The Company's reported earnings
results have been minimally affected by inflation. The different types of income and expense are affected in various ways. Interest
rates are affected by inflation, but the timing and magnitude of the changes may not coincide with changes in the consumer price
index. Management actively monitors interest rate sensitivity in order to minimize the effects of inflationary trends on interest
rates. Other areas of non-interest expenses may be more directly affected by inflation.
Legislative
Developments
Dodd-Frank
Wall Street Reform and Consumer Protection Act
On
July 21, 2010, President Obama signed into law the Dodd-Frank Wall Street Reform and Consumer Protection Act (the “Act”).
The Act will result in sweeping financial regulatory reform aimed at strengthening the nation’s financial services sector.
The
Act’s provisions that have received the most public attention generally have been those applying to larger institutions or
institutions that engage in practices in which we do not engage. These provisions include growth restrictions, credit exposure
limits, higher prudential standards, prohibitions on proprietary trading, and prohibitions on sponsoring and investing in hedge
funds and private equity funds.
However,
the Act contains numerous other provisions that likely will directly impact us and our banking subsidiaries. These include increased
fees payable by banks to regulatory agencies, new capital guidelines for banks and bank holding companies, permanently increasing
the FDIC insurance coverage from $100,000 to $250,000 per depositor, new liquidation procedures for banks, new regulations affecting
consumer financial products, new corporate governance disclosures and requirements, and the increased cost of supervision and compliance
more generally. Many aspects of the law are subject to rulemaking by various government agencies and will take effect over several
years. This time table, combined with the Act’s significant deference to future rulemaking by various regulatory agencies,
makes it difficult for us to anticipate the Act’s overall financial, competitive and regulatory impact on us, our customers,
and the financial industry more generally.

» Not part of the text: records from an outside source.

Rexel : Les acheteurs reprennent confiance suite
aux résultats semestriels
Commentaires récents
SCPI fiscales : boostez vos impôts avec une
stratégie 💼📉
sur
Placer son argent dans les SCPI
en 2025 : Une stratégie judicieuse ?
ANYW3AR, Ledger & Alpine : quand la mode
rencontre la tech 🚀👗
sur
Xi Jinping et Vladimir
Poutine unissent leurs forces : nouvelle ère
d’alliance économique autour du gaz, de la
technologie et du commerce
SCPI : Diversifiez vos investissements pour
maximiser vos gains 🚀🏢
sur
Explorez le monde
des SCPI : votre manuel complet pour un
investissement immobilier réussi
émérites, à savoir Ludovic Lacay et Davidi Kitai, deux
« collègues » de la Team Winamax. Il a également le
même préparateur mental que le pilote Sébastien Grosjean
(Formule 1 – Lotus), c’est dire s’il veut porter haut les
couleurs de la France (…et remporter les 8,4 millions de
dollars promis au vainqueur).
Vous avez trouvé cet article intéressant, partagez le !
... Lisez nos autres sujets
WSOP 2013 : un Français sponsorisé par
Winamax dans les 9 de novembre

Item 3. Quantitative and Qualitative Disclosures
About Market Risk
Not required for smaller reporting companies.
Item 4. Controls and Procedures
The Company’s management, with the
participation of the Company’s Chief Executive Officer and Chief Financial Officer, has evaluated the effectiveness of the
Company’s disclosure controls and procedures as of March 31, 2012. Based on this evaluation, the Company’s Chief Executive
Officer and Chief Financial Officer concluded that the Company’s disclosure controls and procedures are effective as of March
31, 2012. The Company has established procedures undertaken during the normal course of business in an effort to reasonably ensure
that fraudulent activity of either an amount material to these results or in any amount is not occurring.
Changes in Internal Controls
During the period reported upon, there
were no significant changes in internal controls of Highlands Bankshares, Inc. pertaining to its financial reporting and control
of its assets or in other factors that materially affected or are reasonably likely to materially affect such control.
PART II OTHER INFORMATION
Item 1. Legal Proceedings
Management
is not aware of any material pending or threatened litigation in which the Company or its subsidiaries may be involved as a defendant.
In the normal course of business, the banks periodically must initiate suits against borrowers as a final course of action in collecting
past due loans. In addition, to management’s knowledge, no governmental authorities have initiated or contemplated legal
action against the Company.
Item 1A. Risk Factors
Not required for smaller reporting companies.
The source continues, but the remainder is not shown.